Aims. The aims involved insufficiently active adults undertaking short-term intensive PA interventions to determine the (1) adherence and compliance rates, (2) magnitude of risk factor changes, and (3) interactive effects of exercise volume and intensity on risk factors.

2. Materials and Methods

This paper reports on the combined results of multiple 40-day PA interventions for insufficiently active adults. The interventions were conducted during the period 2005–2011. There were two stages of this research project: (1) a randomized control study evaluating the outcomes from pedometer and group-based PA interventions, and (2) a nonrandomized study using pedometer or group-based PA intervention strategies. All participants in the two types of interventions have been combined in this paper. The combination of interventions allowed evaluation of adherence and compliance rates for both randomized and self-selected participants. It also allowed quantification of several health risk factor changes following the interventions and their relationships with exercise volume and intensity. The methods and designs of the group and pedometer PA interventions have been described in detail previously and were kept consistent across cohorts [22]. A brief overview is provided here.

2.1. Subject Recruitment and Allocation

All participants were recruited from a university, tertiary hospital, and several government departments within a metropolitan region. The institution’s research ethics committee approved the study and all subjects gave informed written consent. A total of 871 subjects aged 18–63 years volunteered and undertook preparticipation PA screening. In order to participate in any of the PA interventions subjects had to meet the following selection criteria:(1)be insufficiently active (<150 minutes of weighted PA in the previous week) according to the Active Australia Survey (AAS) [20],(2)satisfy the preexercise screening guidelines, using the Sports Medicine Australia screening system [23].

Further, for the RCT intervention study, the participants had to be willing to either (a) wear a pedometer daily for the duration of the 40-day intervention or (b) participate in the 40-day group-based intervention. Those who achieved ≥150 min/wk and indicated they had been regularly active over the previous 12 months were invited to participate as active controls. All subjects then undertook a formal laboratory orientation to the testing protocols and a second laboratory visit was scheduled for preexercise screening and health and fitness assessments.

2.2. Preexercise Screening and Testing

A series of health-related questions and physiological tests were used to identify subjects requiring medical clearance before beginning the 40-day PA intervention. Broadly, people with either signs or symptoms of, or established, disease were advised to seek medical clearance before beginning PA. Additionally, subjects required medical clearance if they had extreme, or multiple, cardiovascular, metabolic, or respiratory system risk factors [23].
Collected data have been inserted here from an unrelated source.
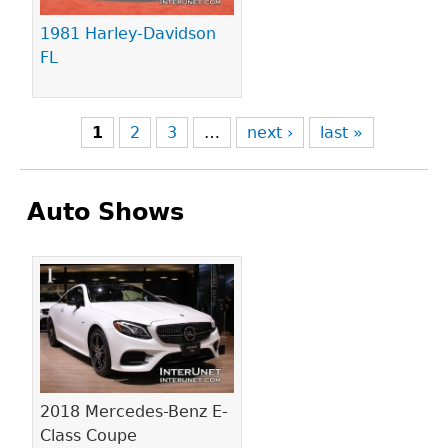
1981 Harley-Davidson
FL
1
2
3
…
next ›
last »
Auto Shows
Pages
2018 Mercedes-Benz E-
Class Coupe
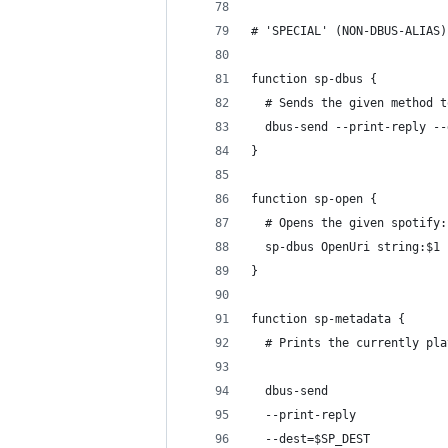
# 'SPECIAL' (NON-DBUS-ALIAS)
function sp-dbus {
  # Sends the given method t
  dbus-send --print-reply --
}
function sp-open {
  # Opens the given spotify:
  sp-dbus OpenUri string:$1
}
function sp-metadata {
  # Prints the currently pla
  dbus-send                 
  --print-reply             
  --dest=$SP_DEST           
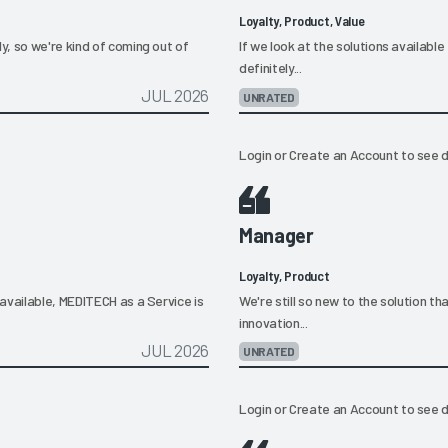
Loyalty, Product, Value
, so we're kind of coming out of
If we look at the solutions available 
definitely...
JUL 2026
UNRATED
Login
or
Create an Account
to see d
Manager
Loyalty, Product
available, MEDITECH as a Service is
We're still so new to the solution 
innovation...
JUL 2026
UNRATED
Login
or
Create an Account
to see d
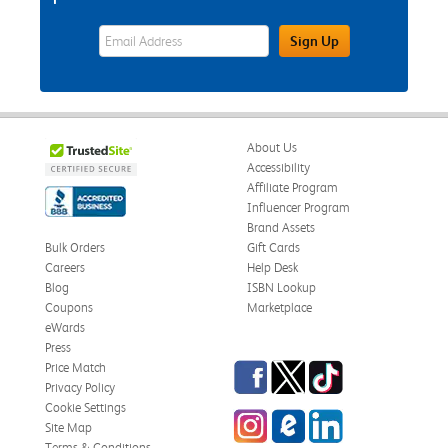
eWards Sign Up Email Address Field
Sign Up
About Us
Accessibility
Affiliate Program
Influencer Program
Brand Assets
Bulk Orders
Gift Cards
Careers
Help Desk
Blog
ISBN Lookup
Coupons
Marketplace
eWards
Press
Facebook
Twitter
TikTok
Price Match
Privacy Policy
Cookie Settings
Instagram
eCampus Blog
LinkedIn
Site Map
Terms & Conditions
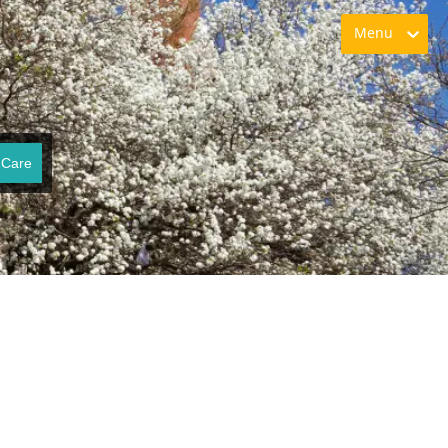
Menu
 Care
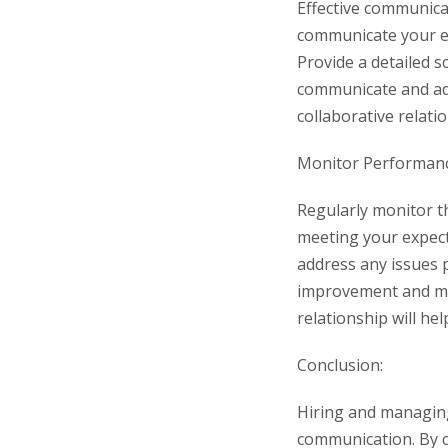
Effective communicat
communicate your ex
Provide a detailed 
communicate and ad
collaborative relati
Monitor Performanc
Regularly monitor th
meeting your expecta
address any issues 
improvement and mai
relationship will he
Conclusion:
Hiring and managin
communication. By c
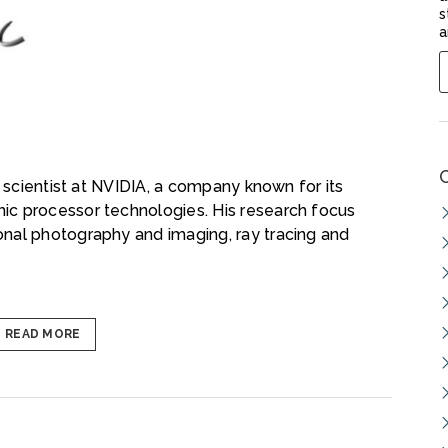
s
a
h scientist at NVIDIA, a company known for its
ic processor technologies. His research focus
nal photography and imaging, ray tracing and
READ MORE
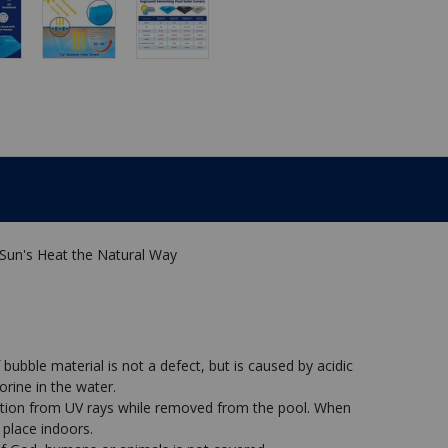
 Sun's Heat the Natural Way
 bubble material is not a defect, but is caused by acidic
orine in the water.
ation from UV rays while removed from the pool. When
 place indoors.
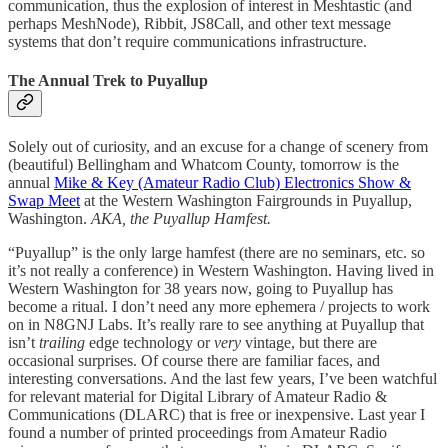
communication, thus the explosion of interest in Meshtastic (and
perhaps MeshNode), Ribbit, JS8Call, and other text message
systems that don’t require communications infrastructure.
The Annual Trek to Puyallup
Solely out of curiosity, and an excuse for a change of scenery from
(beautiful) Bellingham and Whatcom County, tomorrow is the
annual
Mike & Key (Amateur Radio Club) Electronics Show &
Swap Meet
at the Western Washington Fairgrounds in Puyallup,
Washington.
AKA, the Puyallup Hamfest.
“Puyallup” is the only large hamfest (there are no seminars, etc. so
it’s not really a conference) in Western Washington. Having lived in
Western Washington for 38 years now, going to Puyallup has
become a ritual. I don’t need any more ephemera / projects to work
on in N8GNJ Labs. It’s really rare to see anything at Puyallup that
isn’t
trailing
edge technology or
very
vintage, but there are
occasional surprises. Of course there are familiar faces, and
interesting conversations. And the last few years, I’ve been watchful
for relevant material for Digital Library of Amateur Radio &
Communications (DLARC) that is free or inexpensive. Last year I
found a number of printed proceedings from Amateur Radio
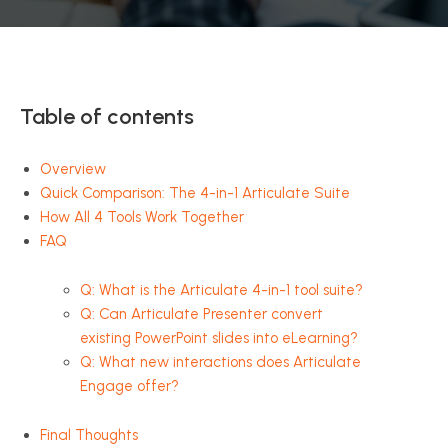
Table of contents
Overview
Quick Comparison: The 4-in-1 Articulate Suite
How All 4 Tools Work Together
FAQ
Q: What is the Articulate 4-in-1 tool suite?
Q: Can Articulate Presenter convert
existing PowerPoint slides into eLearning?
Q: What new interactions does Articulate
Engage offer?
Final Thoughts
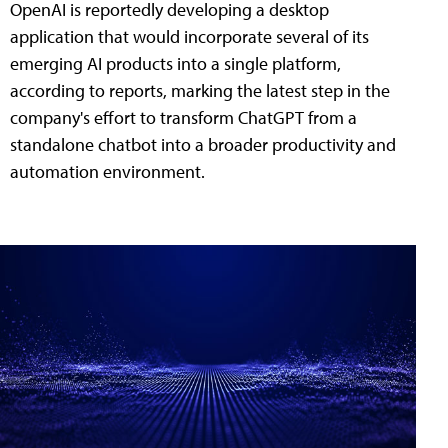
OpenAI is reportedly developing a desktop
application that would incorporate several of its
emerging AI products into a single platform,
according to reports, marking the latest step in the
company's effort to transform ChatGPT from a
standalone chatbot into a broader productivity and
automation environment.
Health and fitness-related variables were measured before and after intervention. These included PA patterns over the previous week using the AAS recall questionnaire [20]; anthropometry measures of height, weight, waist and hip girths, triceps, biceps, and subscapular skinfold thicknesses [24], resting blood pressure (Dinamap Pro 100), grip strength (Takeikki, Japan), sit and reach flexibility, and fasting total cholesterol using finger-tip blood samples and a Reflotron Plus analyzer (Hoffman La Roche Ltd., Basel, Switzerland) were also collected. A submaximal cycle ergometer test was undertaken that involved 3 × 3 minutes stages to approximately 75% predicted HRmax [25]. This was used to estimate maximal aerobic fitness (). Reliability testing was performed for all variables using ten repeat trials on the same person over consecutive days. Coefficients of variation results were as follows: anthropometry measures: <3.5%; SBP: 4.8%; DBP: 6.8%; strength: 1.7%; flexibility: 8.8%; total blood cholesterol: 7.9%; and aerobic fitness: 2.6%. The reliability for the AAS has previously been shown to have greater than 90% agreement in repeat trials [26].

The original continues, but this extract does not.